There is some variance in the descriptions of this encounter, but Mr. Shriever and the three complainants are in accord that Mr. Shriever informed them that each was fired.
Subsequently Langford's old position has been filled by Ruben Drake, a black person who had been assistant to Harold L. Langford.
Each of the complainants now has other employment, but not as lucrative as the positions from which discharged.
In the present action complainants allege that each was fired for an unconstitutional reason; that each is a public employee and that the law forbids that a public employee be fired for an unconstitutional reason.
The City of Texarkana denies that any complainant was fired for an unconstitutional reason, but that on the contrary each complainant was discharged by the City for:
1. Not effectively performing the duties required of their respective positions.
2. Additionally, in the case of Plaintiff Ribble, for misconduct that became known throughout the community, thus impairing her ability to adequately perform her job; the same misconduct was a violation of the City of Texarkana, Arkansas's personnel policies.
3. None of the three Plaintiffs were able to gain the confidence of their Neighborhood Council President with whom they were directly involved, and lacking rapport with said Council Presidents the Plaintiffs were unable to effectively perform the job for which they were employed.
*728 First we must consider the reason for the discharge of these three employees, for it is the true or real motive with which we are concerned, and in considering the true reason for discharge we necessarily must consider the reason for their employment in the first place.
Each of the three was employed by the City to work in the Model Cities Program. It was never contemplated that their employment would be for a long period of time. Each employee was employed for only a limited time and knew it or should have known it.
Further, each was employed to do work for the "organization" phase of the program Langford to be in charge of the division and the two workers as community organizers. If and when their services were no longer needed, their employment was to end.
It is with a full appreciation of this nature of their employment and the work to be performed by them that we evaluate the action of the City of Texarkana in discharging Langford, Ribble and Johnson to determine what was the true reason.

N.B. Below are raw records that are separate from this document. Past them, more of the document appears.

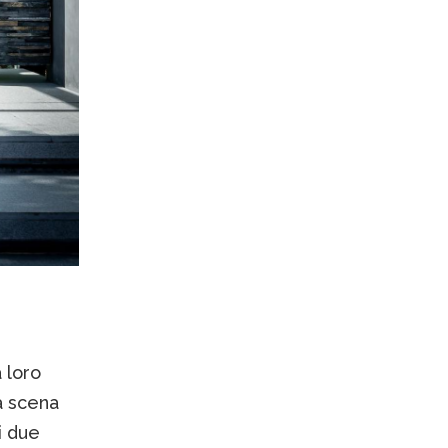
 loro
a scena
i due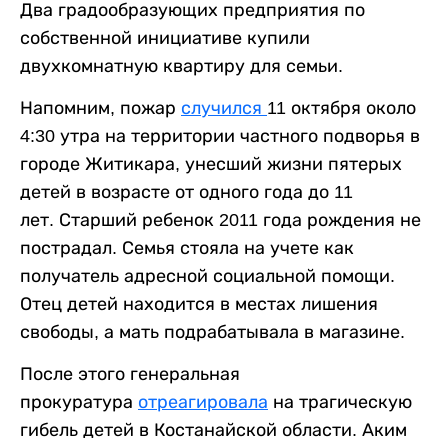
Два градообразующих предприятия по
собственной инициативе купили
двухкомнатную квартиру для семьи.
Напомним, пожар
случился
11 октября около
4:30 утра на территории частного подворья в
городе Житикара, унесший жизни пятерых
детей в возрасте от одного года до 11
лет. Старший ребенок 2011 года рождения не
пострадал. Семья стояла на учете как
получатель адресной социальной помощи.
Отец детей находится в местах лишения
свободы, а мать подрабатывала в магазине.
После этого генеральная
прокуратура
отреагировала
на трагическую
гибель детей в Костанайской области. Аким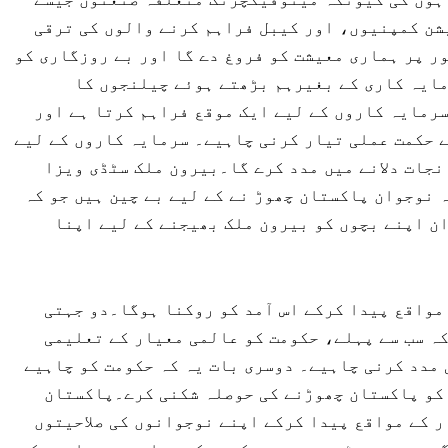
شن کمپنیوں، اور کیبل فراہم کرنے والوں کی ترقی
ر پر ہماری معیشت کو فروغ دے گا اور بے روزگاری کو
مایہ کاری کے بغیرہم بڑھتے ہوئے چیلنجوں کا
رمایہ کاروں کے لیے ایک موقع فراہم کرتا ہے اور
ے حکمت عملی تیار کرنی چاہیے۔ سرمایہ کاروں کے لیے
جات دلانے میں مدد کرے گا۔بیرون ملک سٹڈی ویزا
 نوجوان پاکستان چھوڑ نے کے لیے بے چین ہیں جو کہ
ن اپنے بچوں کو بیرون ملک بھیجنے کے لیے اپنا
مواقع پیدا کرکے اس آمد کو روکنا ہوگا۔دو جہتی
ہ سب سے پہلے، حکومت کو عالمی معیار کے تعلیمی
مدد کرنی چاہیے۔ دوسری بات یہ کہ حکومت کو چاہیے
 کو پاکستان چھوڑنے کی حوصلہ شکنی کرے۔پاکستان
 کے مواقع پیدا کرکے اپنے نوجوانوں کی صلاحیتوں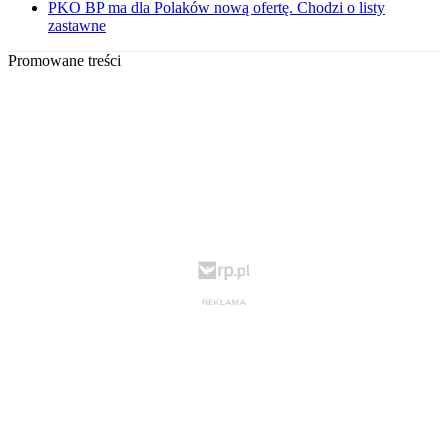
PKO BP ma dla Polaków nową ofertę. Chodzi o listy
zastawne
Promowane treści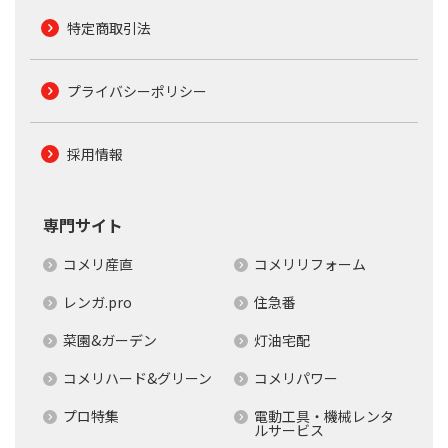
特定商取引法
プライバシーポリシー
採用情報
専門サイト
コメリ産直
コメリリフォーム
レンガ.pro
住急番
菜園&ガーデン
灯油宅配
コメリハード&グリーン
コメリパワー
プロ特集
電動工具・機械レンタ
ルサービス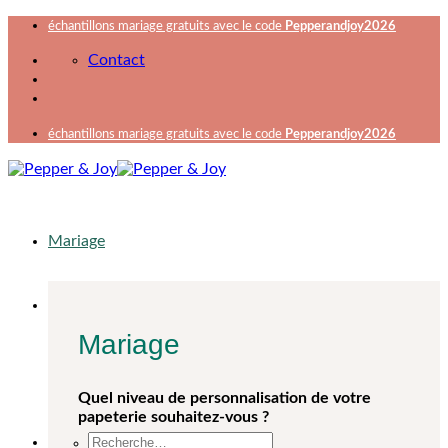
Passer
échantillons mariage gratuits avec le code
Pepperandjoy2026
au
Contact
contenu
échantillons mariage gratuits avec le code
Pepperandjoy2026
Mariage
Mariage
Quel niveau de personnalisation de votre
papeterie souhaitez-vous ?
Recherche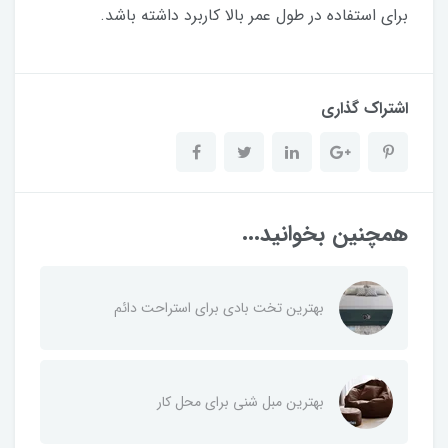
برای استفاده در طول عمر بالا کاربرد داشته باشد.
اشتراک گذاری
همچنین بخوانید...
بهترین تخت بادی برای استراحت دائم
بهترین مبل شنی برای محل کار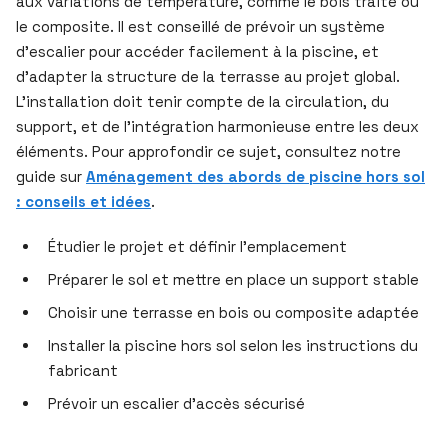
aux variations de température, comme le bois traité ou
le composite. Il est conseillé de prévoir un système
d’escalier pour accéder facilement à la piscine, et
d’adapter la structure de la terrasse au projet global.
L’installation doit tenir compte de la circulation, du
support, et de l’intégration harmonieuse entre les deux
éléments. Pour approfondir ce sujet, consultez notre
guide sur
Aménagement des abords de piscine hors sol
: conseils et idées
.
Étudier le projet et définir l’emplacement
Préparer le sol et mettre en place un support stable
Choisir une terrasse en bois ou composite adaptée
Installer la piscine hors sol selon les instructions du
fabricant
Prévoir un escalier d’accès sécurisé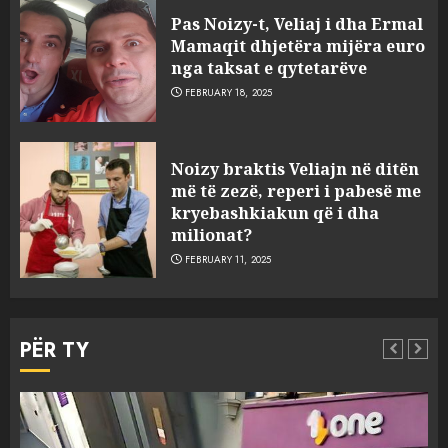
ngjau me Talo Çelën”,
Pas Noizy-t, Veliaj i dha Ermal
dëshmia e Nuredin Dumanit
Mamaqit dhjetëra mijëra euro
flet për PERSONAT që e
nga taksat e qytetarëve
plagosën!
5
FEBRUARY 18, 2025
MARCH 25, 2025
Punonjësja e UKT akuzon
Noizy braktis Veliajn në ditën
drejtorin Skerdi Drenova dhe
më të zezë, reperi i pabesë me
“bosen” Joana Nano për
kryebashkiakun që i dha
abuzim me fondet publike dhe
milionat?
pasuri të pajustifikuar
1
FEBRUARY 11, 2025
JULY 24, 2025
Incidenti në ndeshjen
Apolonia- Gramshi, nis
PËR TY
procedim penal për Koço
Kokëdhimën (VIDEO)
2
MARCH 27, 2025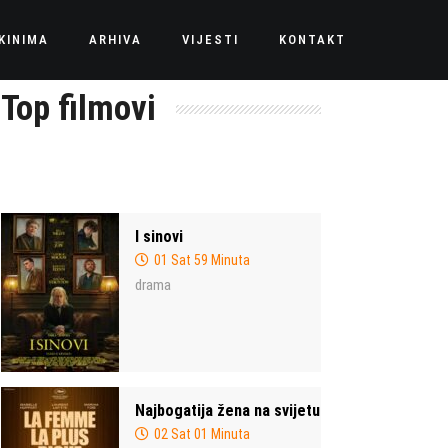
KINIMA
ARHIVA
VIJESTI
KONTAKT
Top filmovi
I sinovi
01 Sat 59 Minuta
drama
Najbogatija žena na svijetu
02 Sat 01 Minuta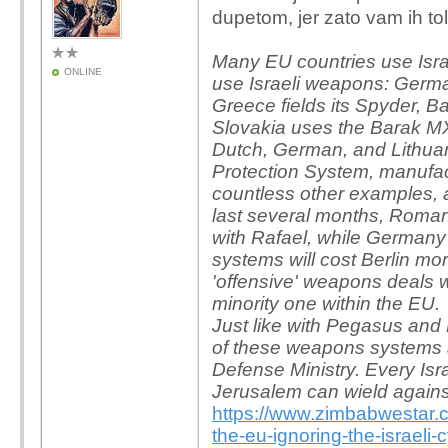
dupetom, jer zato vam ih to
Many EU countries use Israel
ONLINE
use Israeli weapons: Germa
Greece fields its Spyder, B
Slovakia uses the Barak M
Dutch, German, and Lithuani
Protection System, manufac
countless other examples, 
last several months, Roman
with Rafael, while Germany's
systems will cost Berlin mor
'offensive' weapons deals wit
minority one within the EU.
Just like with Pegasus and P
of these weapons systems ar
Defense Ministry. Every Isra
Jerusalem can wield agains
https://www.zimbabwestar.
the-eu-ignoring-the-israeli-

Each plaintiff contends that Texarkana fired him or her for an unconstitutional reason. Texarkana contends that it fired each of the plaintiffs for good cause, that cause being that plaintiffs had each proved he or she could not do the job for which employed.
Texarkana, acting through its authorized officers, made a calculated determination based upon the whole picture that each employee was not effectively performing the duties required of him or her. The factors which entered into that determination by the authorized City officials may or may not have included a consideration of the interrelated conduct of Mrs. Johnson, a white person and Harold L. Langford a black, but let us assume that it did and also let us assume that both Mrs. Johnson and Harold L. Langford had a right to associate together at all hours and all places. While Texarkana is not entitled to be concerned with trying to keep Langford and Mrs. Johnson from associating together as citizens and/or as persons, if the exercise of their right to associate (if that right exists) creates such a state of community rejection in the Texarkana area that it destroys or materially and substantially impairs the ability of Langford and Johnson to discharge the duties of their City employment, then Texarkana is required to step in and terminate their employment.
This matter of association need not be the sole and only part of the employees' conduct that is considered by the City in evaluating an employee. Texarkana has the right to consider the picture as a whole.
What has been said applies equally to all three of the complainants, inasmuch as the conduct of Viola Ribble and Lyle Hendricks was publicly known and criticized. In addition, Mrs. Ribble could not get along with the president of the council and openly politicked against him. Her conduct in this regard was well within her rights as a citizen, but when her conduct with this included was such that it materially impaired her ability to perform the duties for which the City employed her, then the City had not only the right, but the duty to examine her employment.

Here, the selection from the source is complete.